* Problem to solve: Using the data below, copy out all lines with the word "accès".

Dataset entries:
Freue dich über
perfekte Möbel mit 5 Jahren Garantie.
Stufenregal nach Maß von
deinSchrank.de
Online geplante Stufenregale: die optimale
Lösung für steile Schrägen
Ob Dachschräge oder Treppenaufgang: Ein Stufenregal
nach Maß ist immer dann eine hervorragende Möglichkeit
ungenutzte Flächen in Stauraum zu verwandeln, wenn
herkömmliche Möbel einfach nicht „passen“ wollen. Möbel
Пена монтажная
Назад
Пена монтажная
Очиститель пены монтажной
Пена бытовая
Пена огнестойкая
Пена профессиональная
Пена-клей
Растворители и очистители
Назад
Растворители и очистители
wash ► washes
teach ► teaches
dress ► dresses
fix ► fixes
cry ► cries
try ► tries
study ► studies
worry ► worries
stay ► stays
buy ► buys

---

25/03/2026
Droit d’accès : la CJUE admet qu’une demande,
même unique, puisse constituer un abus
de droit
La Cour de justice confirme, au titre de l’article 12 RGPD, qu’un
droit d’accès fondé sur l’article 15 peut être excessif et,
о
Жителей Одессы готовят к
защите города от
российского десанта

* Solution:
Droit d’accès : la CJUE admet qu’une demande,
droit d’accès fondé sur l’article 15 peut être excessif et,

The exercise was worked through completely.